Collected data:
/---

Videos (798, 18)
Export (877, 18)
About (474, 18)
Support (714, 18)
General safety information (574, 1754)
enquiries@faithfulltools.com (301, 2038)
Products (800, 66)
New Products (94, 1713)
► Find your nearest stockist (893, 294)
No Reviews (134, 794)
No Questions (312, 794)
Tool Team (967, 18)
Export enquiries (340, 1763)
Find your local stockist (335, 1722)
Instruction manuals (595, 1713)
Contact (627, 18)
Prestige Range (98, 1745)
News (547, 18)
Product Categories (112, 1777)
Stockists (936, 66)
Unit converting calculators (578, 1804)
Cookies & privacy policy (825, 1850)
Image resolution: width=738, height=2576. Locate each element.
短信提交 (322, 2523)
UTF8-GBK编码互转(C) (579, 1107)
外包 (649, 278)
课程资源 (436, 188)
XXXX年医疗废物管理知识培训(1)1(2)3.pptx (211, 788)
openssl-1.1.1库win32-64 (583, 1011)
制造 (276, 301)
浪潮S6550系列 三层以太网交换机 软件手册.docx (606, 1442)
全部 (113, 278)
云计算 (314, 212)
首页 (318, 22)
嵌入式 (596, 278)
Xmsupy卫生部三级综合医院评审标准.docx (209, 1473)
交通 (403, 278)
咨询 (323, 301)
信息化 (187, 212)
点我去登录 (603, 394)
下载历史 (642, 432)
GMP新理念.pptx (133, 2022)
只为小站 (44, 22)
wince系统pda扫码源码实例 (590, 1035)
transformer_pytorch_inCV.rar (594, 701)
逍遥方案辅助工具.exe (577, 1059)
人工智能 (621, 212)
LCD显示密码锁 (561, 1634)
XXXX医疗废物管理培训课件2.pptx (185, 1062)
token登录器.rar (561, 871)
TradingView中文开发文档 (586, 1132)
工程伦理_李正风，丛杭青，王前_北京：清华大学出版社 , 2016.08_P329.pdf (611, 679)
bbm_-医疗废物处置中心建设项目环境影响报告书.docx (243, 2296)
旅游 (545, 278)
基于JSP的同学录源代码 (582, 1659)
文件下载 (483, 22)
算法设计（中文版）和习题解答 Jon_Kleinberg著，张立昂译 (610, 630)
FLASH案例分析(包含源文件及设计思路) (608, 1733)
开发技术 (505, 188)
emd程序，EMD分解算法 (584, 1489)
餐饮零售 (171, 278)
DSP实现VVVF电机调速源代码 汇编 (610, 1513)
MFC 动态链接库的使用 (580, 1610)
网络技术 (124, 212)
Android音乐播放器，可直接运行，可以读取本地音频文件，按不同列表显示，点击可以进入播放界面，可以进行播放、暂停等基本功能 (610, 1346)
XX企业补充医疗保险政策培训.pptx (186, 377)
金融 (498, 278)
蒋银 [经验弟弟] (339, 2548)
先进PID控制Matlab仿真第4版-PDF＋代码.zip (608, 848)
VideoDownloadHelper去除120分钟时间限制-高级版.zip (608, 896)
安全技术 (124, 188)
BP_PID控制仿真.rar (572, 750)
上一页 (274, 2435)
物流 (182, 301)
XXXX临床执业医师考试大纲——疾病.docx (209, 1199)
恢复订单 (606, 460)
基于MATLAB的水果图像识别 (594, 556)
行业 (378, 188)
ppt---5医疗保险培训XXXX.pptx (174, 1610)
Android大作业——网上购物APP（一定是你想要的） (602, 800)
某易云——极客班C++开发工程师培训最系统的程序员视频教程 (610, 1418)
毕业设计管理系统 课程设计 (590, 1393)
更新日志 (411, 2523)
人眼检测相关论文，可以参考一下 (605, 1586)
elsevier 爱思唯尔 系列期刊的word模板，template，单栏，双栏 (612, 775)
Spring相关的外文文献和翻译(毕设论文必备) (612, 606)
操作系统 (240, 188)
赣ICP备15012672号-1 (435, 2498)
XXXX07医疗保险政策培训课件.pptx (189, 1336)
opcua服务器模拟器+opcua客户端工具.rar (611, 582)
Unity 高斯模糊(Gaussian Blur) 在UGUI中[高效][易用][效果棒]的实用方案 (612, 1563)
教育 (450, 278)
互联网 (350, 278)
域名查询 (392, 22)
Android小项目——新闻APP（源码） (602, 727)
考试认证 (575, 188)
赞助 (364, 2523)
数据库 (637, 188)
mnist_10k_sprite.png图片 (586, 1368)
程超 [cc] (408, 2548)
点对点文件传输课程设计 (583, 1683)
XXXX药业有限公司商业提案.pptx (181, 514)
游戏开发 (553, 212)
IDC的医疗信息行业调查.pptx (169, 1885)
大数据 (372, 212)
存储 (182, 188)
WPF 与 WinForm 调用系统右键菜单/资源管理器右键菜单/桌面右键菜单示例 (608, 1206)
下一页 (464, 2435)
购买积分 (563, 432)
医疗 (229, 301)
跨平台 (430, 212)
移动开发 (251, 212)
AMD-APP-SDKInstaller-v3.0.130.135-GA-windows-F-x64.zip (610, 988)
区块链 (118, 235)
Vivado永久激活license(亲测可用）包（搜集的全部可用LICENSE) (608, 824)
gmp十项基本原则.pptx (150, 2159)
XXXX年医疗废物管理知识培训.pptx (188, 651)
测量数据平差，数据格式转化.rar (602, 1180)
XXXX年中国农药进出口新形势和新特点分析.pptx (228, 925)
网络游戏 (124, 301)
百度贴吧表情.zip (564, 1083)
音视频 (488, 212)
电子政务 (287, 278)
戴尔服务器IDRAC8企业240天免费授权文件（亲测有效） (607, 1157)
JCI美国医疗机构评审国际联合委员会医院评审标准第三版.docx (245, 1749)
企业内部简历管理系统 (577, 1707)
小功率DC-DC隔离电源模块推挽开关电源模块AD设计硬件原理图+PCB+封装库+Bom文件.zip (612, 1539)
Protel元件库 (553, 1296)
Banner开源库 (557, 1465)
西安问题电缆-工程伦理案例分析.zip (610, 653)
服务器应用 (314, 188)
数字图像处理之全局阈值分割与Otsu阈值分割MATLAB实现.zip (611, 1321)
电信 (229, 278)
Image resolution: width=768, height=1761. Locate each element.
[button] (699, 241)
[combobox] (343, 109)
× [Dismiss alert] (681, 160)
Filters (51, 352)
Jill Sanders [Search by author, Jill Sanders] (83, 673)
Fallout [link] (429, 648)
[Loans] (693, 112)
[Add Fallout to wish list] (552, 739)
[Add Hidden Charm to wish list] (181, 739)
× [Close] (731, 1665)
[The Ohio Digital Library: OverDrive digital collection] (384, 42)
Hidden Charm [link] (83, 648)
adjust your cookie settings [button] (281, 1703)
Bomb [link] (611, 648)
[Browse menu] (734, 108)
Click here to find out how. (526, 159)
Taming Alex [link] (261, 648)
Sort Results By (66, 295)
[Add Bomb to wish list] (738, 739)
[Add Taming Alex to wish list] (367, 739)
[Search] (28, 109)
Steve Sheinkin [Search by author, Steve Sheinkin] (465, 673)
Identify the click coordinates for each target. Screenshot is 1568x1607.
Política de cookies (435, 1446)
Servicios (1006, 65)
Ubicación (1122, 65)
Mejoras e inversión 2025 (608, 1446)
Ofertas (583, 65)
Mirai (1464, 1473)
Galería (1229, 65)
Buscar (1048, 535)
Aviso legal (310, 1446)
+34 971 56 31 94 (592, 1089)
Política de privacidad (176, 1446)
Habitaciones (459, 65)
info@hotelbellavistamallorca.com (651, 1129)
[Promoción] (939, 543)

\---

What you will do
Of all the lines in the records, how many have the word "Locate"? Write only the number.

Response to the task
2